▶ **WORK ITEM**:
Using the records below, filter for lines that contain the string "עשויים" and copy them out.

▶ **ENTRIES SUPPLIED**:
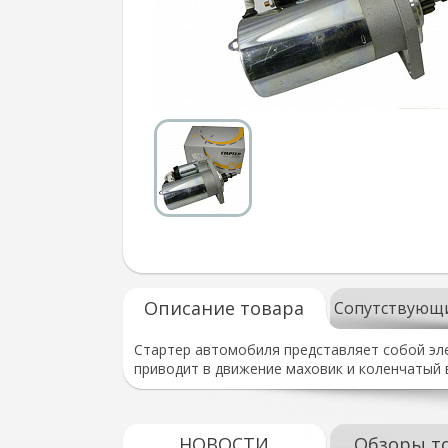
Описание товара
Сопутствующ
Стартер автомобиля представляет собой эле
приводит в движение маховик и коленчатый 
НОВОСТИ
Обзоры т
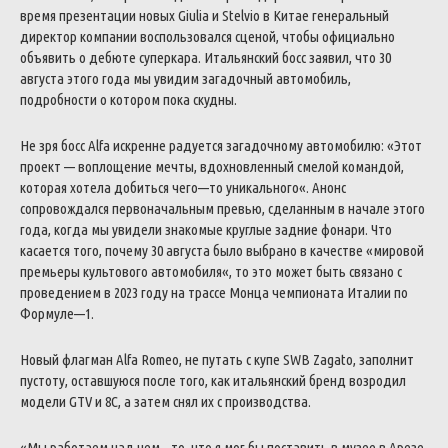
время
презентации
новых
Giulia
и
Stelvio
в
Китае
генеральный
директор
компании
воспользовался
сценой
,
чтобы
официально
объявить
о
дебюте
суперкара
.
Итальянский
босс
заявил
,
что
30
августа
этого
года
мы
увидим
загадочный
автомобиль
,
подробности
о
котором
пока
скудны
.
Не
зря
босс
Alfa
искренне
радуется
загадочному
автомобилю
:
«
Этот
проект
—
воплощение
мечты
,
вдохновленный
смелой
командой
,
которая
хотела
добиться
чего
—
то
уникального
«
.
Анонс
сопровождался
первоначальным
превью
,
сделанным
в
начале
этого
года
,
когда
мы
увидели
знакомые
круглые
задние
фонари
.
Что
касается
того
,
почему
30
августа
было
выбрано
в
качестве
«
мировой
премьеры
культового
автомобиля
«
,
то
это
может
быть
связано
с
проведением
в
2023
году
на
трассе
Монца
чемпионата
Италии
по
Формуле
—
1
.
Новый
флагман
Alfa
Romeo
,
не
путать
с
купе
SWB
Zagato
,
заполнит
пустоту
,
оставшуюся
после
того
,
как
итальянский
бренд
возродил
модели
GTV
и
8C
,
а
затем
снял
их
с
производства
.
«
Мы
работаем
над
чем
—
то
,
что
я
мог
бы
поставить
в
музее
в
Арезе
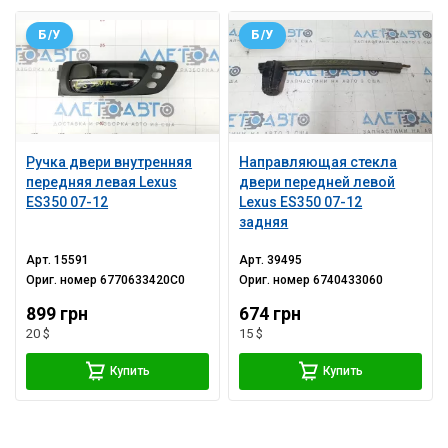
Б/У
Б/У
Ручка двери внутренняя
Направляющая стекла
передняя левая Lexus
двери передней левой
ES350 07-12
Lexus ES350 07-12
задняя
Арт.
15591
Арт.
39495
Ориг. номер
6770633420C0
Ориг. номер
6740433060
899 грн
674 грн
20 $
15 $
Купить
Купить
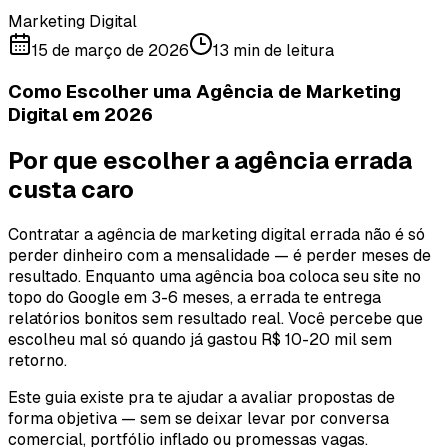
Marketing Digital
15 de março de 2026
13 min de leitura
Como Escolher uma Agência de Marketing
Digital em 2026
Por que escolher a agência errada
custa caro
Contratar a agência de marketing digital errada não é só
perder dinheiro com a mensalidade — é perder meses de
resultado. Enquanto uma agência boa coloca seu site no
topo do Google em 3-6 meses, a errada te entrega
relatórios bonitos sem resultado real. Você percebe que
escolheu mal só quando já gastou R$ 10-20 mil sem
retorno.
Este guia existe pra te ajudar a avaliar propostas de
forma objetiva — sem se deixar levar por conversa
comercial, portfólio inflado ou promessas vagas.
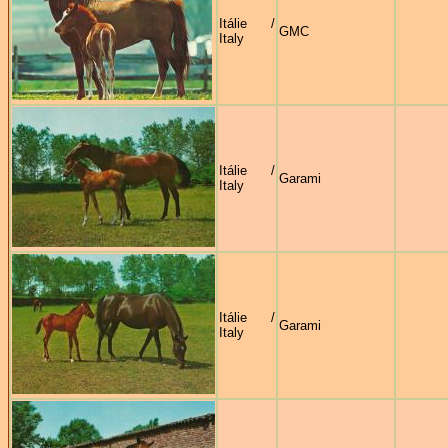
Itálie /
GMC
Italy
Itálie /
Garami
Italy
Itálie /
Garami
Italy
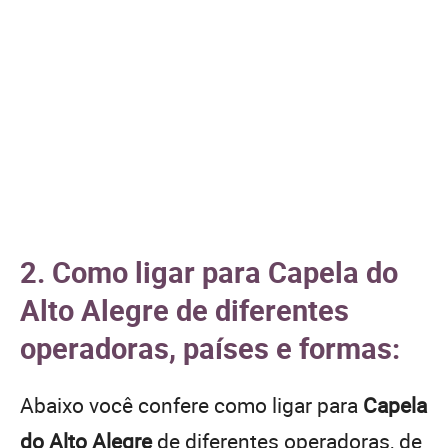
2. Como ligar para Capela do
Alto Alegre de diferentes
operadoras, países e formas:
Abaixo você confere como ligar para
Capela
do Alto Alegre
de diferentes operadoras, de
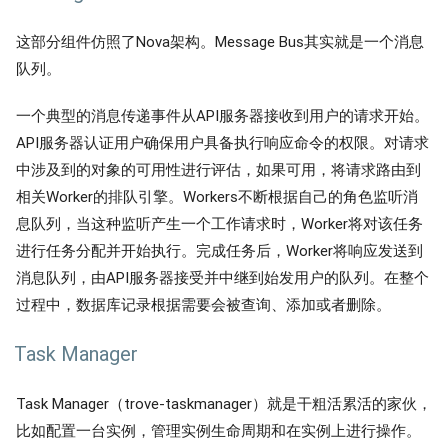
这部分组件仿照了Nova架构。Message Bus其实就是一个消息
队列。
一个典型的消息传递事件从API服务器接收到用户的请求开始。
API服务器认证用户确保用户具备执行响应命令的权限。对请求
中涉及到的对象的可用性进行评估，如果可用，将请求路由到
相关Worker的排队引擎。Workers不断根据自己的角色监听消
息队列，当这种监听产生一个工作请求时，Worker将对该任务
进行任务分配并开始执行。完成任务后，Worker将响应发送到
消息队列，由API服务器接受并中继到始发用户的队列。在整个
过程中，数据库记录根据需要会被查询、添加或者删除。
Task Manager
Task Manager（trove-taskmanager）就是干粗活累活的家伙，
比如配置一台实例，管理实例生命周期和在实例上进行操作。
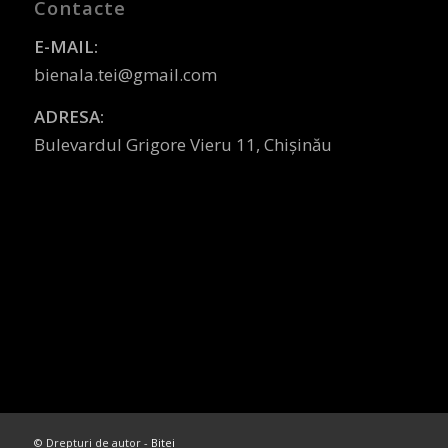
Contacte
E-MAIL:
bienala.tei@gmail.com
ADRESA:
Bulevardul Grigore Vieru 11, Chișinău
© Drepturi de autor -
Bitei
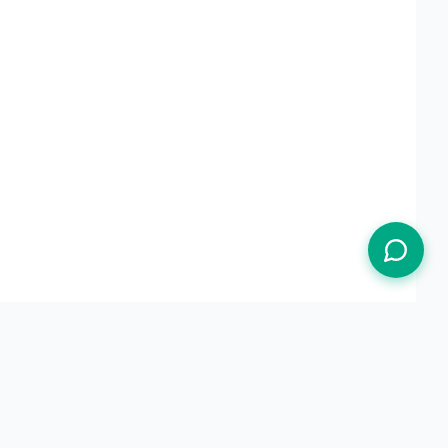
Termos de Uso
Política de Privacidade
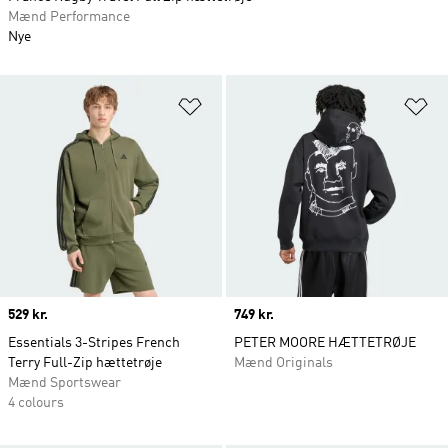
Mænd Performance
Nye
Føj til ønskeliste
Fø
Price
529 kr.
Price
749 kr.
Essentials 3-Stripes French
PETER MOORE HÆTTETRØJE
Terry Full-Zip hættetrøje
Mænd Originals
Mænd Sportswear
4 colours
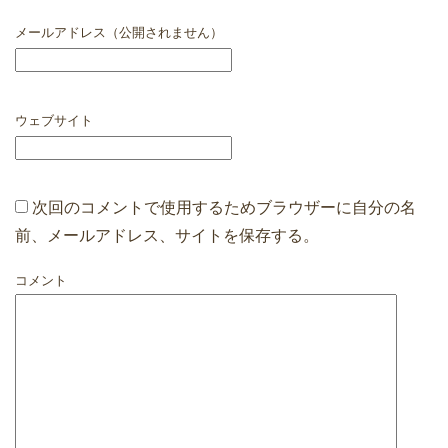
メールアドレス（公開されません）
ウェブサイト
次回のコメントで使用するためブラウザーに自分の名
前、メールアドレス、サイトを保存する。
コメント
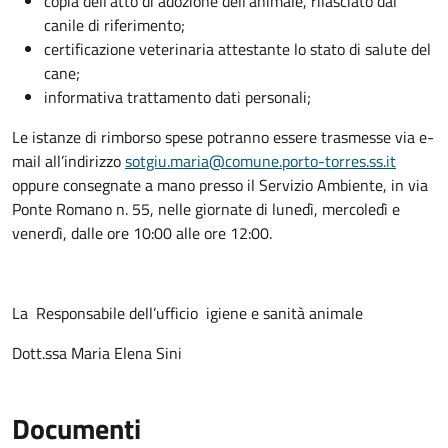
copia dell’atto di adozione dell’animale, rilasciato dal
canile di riferimento;
certificazione veterinaria attestante lo stato di salute del
cane;
informativa trattamento dati personali;
Le istanze di rimborso spese potranno essere trasmesse via e-
mail all’indirizzo
sotgiu.maria@comune.porto-torres.ss.it
oppure consegnate a mano presso il Servizio Ambiente, in via
Ponte Romano n. 55, nelle giornate di lunedì, mercoledì e
venerdì, dalle ore 10:00 alle ore 12:00.
La Responsabile dell’ufficio igiene e sanità animale
Dott.ssa Maria Elena Sini
Documenti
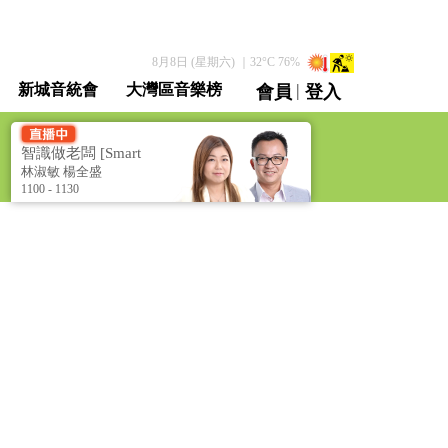
8月8日 (星期六)
｜
32
°C
76
%
|
新城音統會
大灣區音樂榜
會員
登入
直播 / 重溫
智識做老闆 [Smart
Boss]
林淑敏 楊全盛
1100 - 1130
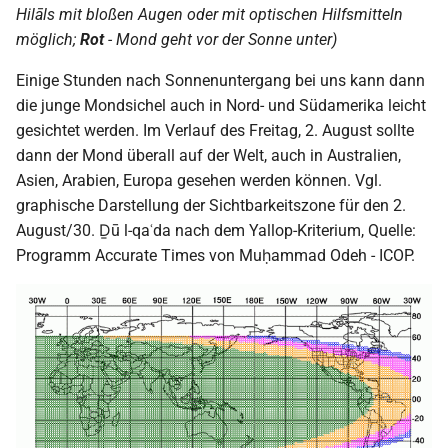
Hilāls mit bloßen Augen oder mit optischen Hilfsmitteln
2000
möglich;
Rot
- Mond geht vor der Sonne unter)
Einige Stunden nach Sonnenuntergang bei uns kann dann
die junge Mondsichel auch in Nord- und Südamerika leicht
gesichtet werden. Im Verlauf des Freitag, 2. August sollte
dann der Mond überall auf der Welt, auch in Australien,
Asien, Arabien, Europa gesehen werden können. Vgl.
graphische Darstellung der Sichtbarkeitszone für den 2.
August/30. Ḏū l-qaʿda nach dem Yallop-Kriterium, Quelle:
Programm Accurate Times von Muḥammad Odeh - ICOP.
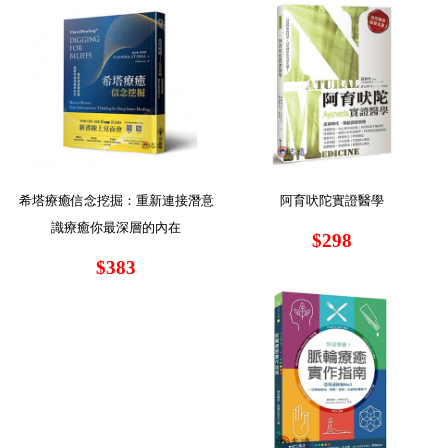
希塔療癒信念挖掘：重新連接潛意
阿育吠陀實證醫學
識療癒你最深層的內在
$298
$383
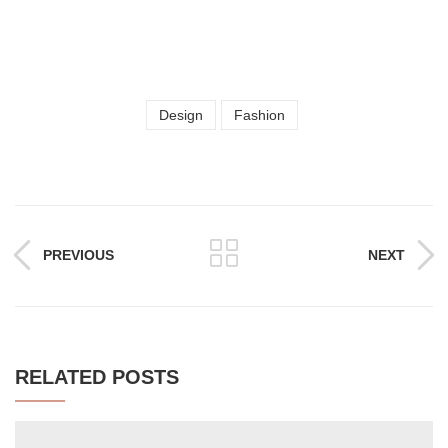
Design
Fashion
PREVIOUS
NEXT
RELATED POSTS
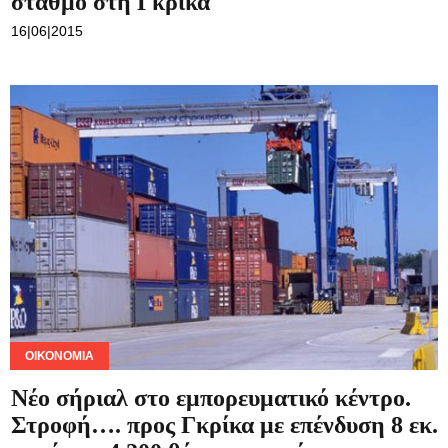
ΟΙΚΟΝΟΜΊΑ
Νέο σήριαλ στο εμπορευματικό κέντρο.
Στροφή…. προς Γκρίκα με επένδυση 8 εκ.
ευρώ και 4.200 θέσεις εργασίας
24|03|2015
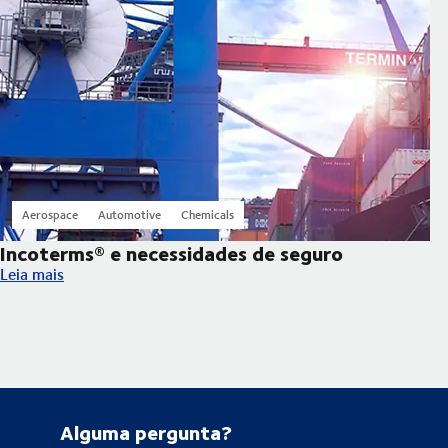
Aerospace
Automotive
Chemicals
Incoterms® e necessidades de seguro
Incoterms® e necessidades de seguro
Leia mais
Alguma pergunta?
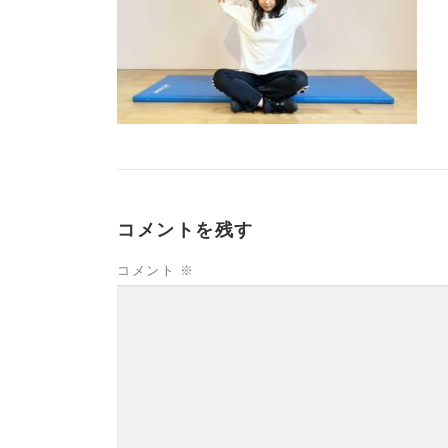
コメントを残す
コメント
※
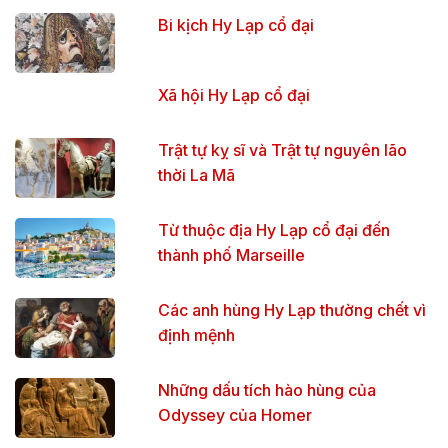
Bi kịch Hy Lạp cổ đại
Xã hội Hy Lạp cổ đại
Trật tự kỵ sĩ và Trật tự nguyên lão
thời La Mã
Từ thuộc địa Hy Lạp cổ đại đến
thành phố Marseille
Các anh hùng Hy Lạp thường chết vì
định mệnh
Những dấu tích hào hùng của
Odyssey của Homer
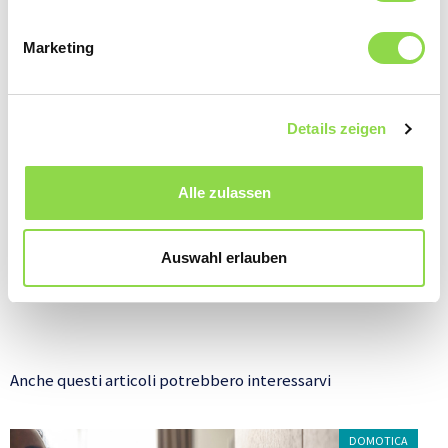
Marketing
Details zeigen
Alle zulassen
Un touch panel serve per comandare l’illuminazione in camera da letto, in bagno e in sala.
Tradi
gioiel
Auswahl erlauben
Anche questi articoli potrebbero interessarvi
DOMOTICA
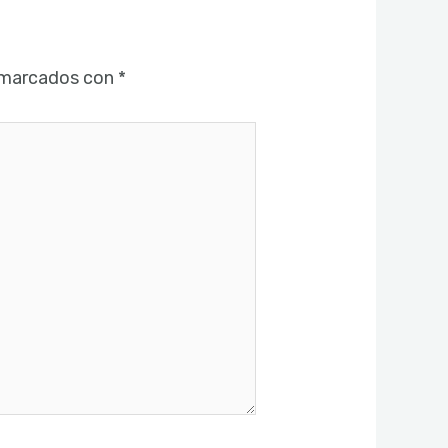
 marcados con
*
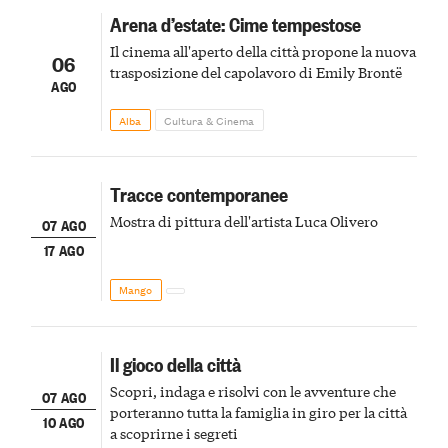
Arena d’estate: Cime tempestose
Il cinema all'aperto della città propone la nuova
06
trasposizione del capolavoro di Emily Brontë
AGO
Alba
Cultura & Cinema
Tracce contemporanee
Mostra di pittura dell'artista Luca Olivero
07 AGO
17 AGO
Mango
Il gioco della città
Scopri, indaga e risolvi con le avventure che
07 AGO
porteranno tutta la famiglia in giro per la città
10 AGO
a scoprirne i segreti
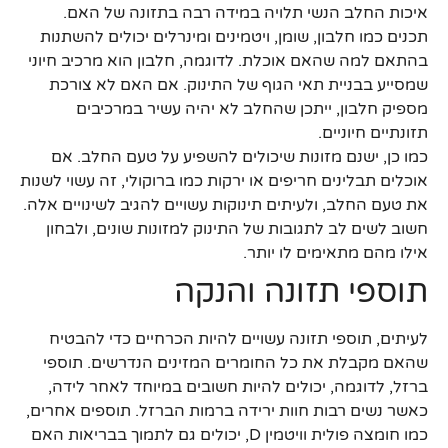
איכות החלב הנשי תלויה במידה רבה בתזונה של האם.
תכנים כמו חלבון, שומן, ויטמינים ומינרלים יכולים להשתנות
בהתאם למה שהאם אוכלת. לדוגמה, חלבון הוא מרכיב חיוני
שמסייע בבניית תאי הגוף של התינוק. אם האם לא צורכת
מספיק חלבון, ייתכן שהחלב לא יהיה עשיר במרכיבים
תזונתיים חיוניים.
כמו כן, ישנם מזונות שיכולים להשפיע על טעם החלב. אם
אוכלים תבלינים חריפים או ירקות כמו ברוקולי, זה עשוי לשנות
את טעם החלב, ולעיתים תינוקות עשויים להגיב לשינויים אלה.
חשוב לשים לב לתגובות של התינוק למזונות שונים, ולבחון
אילו מהם מתאימים לו יותר.
תוספי תזונה והנקה
לעיתים, תוספי תזונה עשויים להיות הכרחיים כדי להבטיח
שהאם מקבלת את כל החומרים המזינים הנדרשים. תוספי
ברזל, לדוגמה, יכולים להיות חשובים במיוחד לאחר לידה,
כאשר נשים רבות חוות ירידה ברמות הברזל. תוספים אחרים,
כמו חומצה פולית וויטמין D, יכולים גם לתמוך בבריאות האם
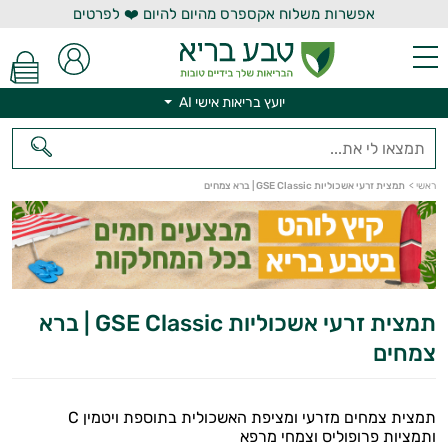
אפשרות משלוח אקספרס מהיום להיום ❤️ לפרטים
יועץ בריאות אישי AI
יועץ בריאות אישי AI
ראשי
>
תמצית זרעי אשכוליות GSE Classic | ברא צמחים
תמצית זרעי אשכוליות GSE Classic | ברא
צמחים
תמצית צמחים מזרעי ומציפת האשכולית בתוספת ויטמין C
ותמציות פרופוליס וצמחי מרפא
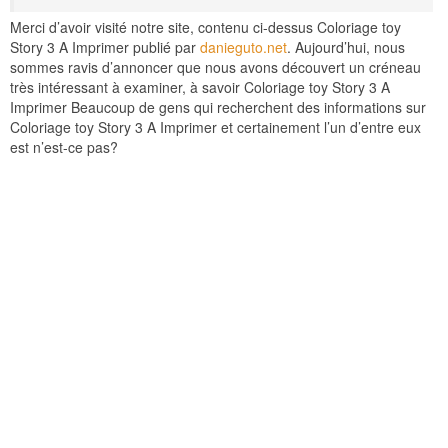
Merci d’avoir visité notre site, contenu ci-dessus Coloriage toy
Story 3 A Imprimer publié par
danieguto.net
. Aujourd’hui, nous
sommes ravis d’annoncer que nous avons découvert un créneau
très intéressant à examiner, à savoir Coloriage toy Story 3 A
Imprimer Beaucoup de gens qui recherchent des informations sur
Coloriage toy Story 3 A Imprimer et certainement l’un d’entre eux
est n’est-ce pas?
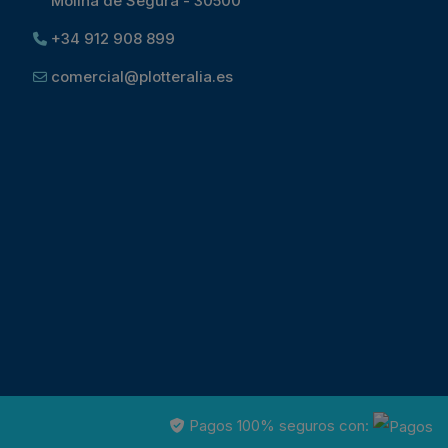
Molina de Segura - 30500
+34 912 908 899
comercial@plotteralia.es
Pagos 100% seguros con:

▶ **SOLUTION FOR THIS PROBLEM**:
את טעם החלב, ולעיתים תינוקות עשויים להגיב לשינויים אלה.
לעיתים, תוספי תזונה עשויים להיות הכרחיים כדי להבטיח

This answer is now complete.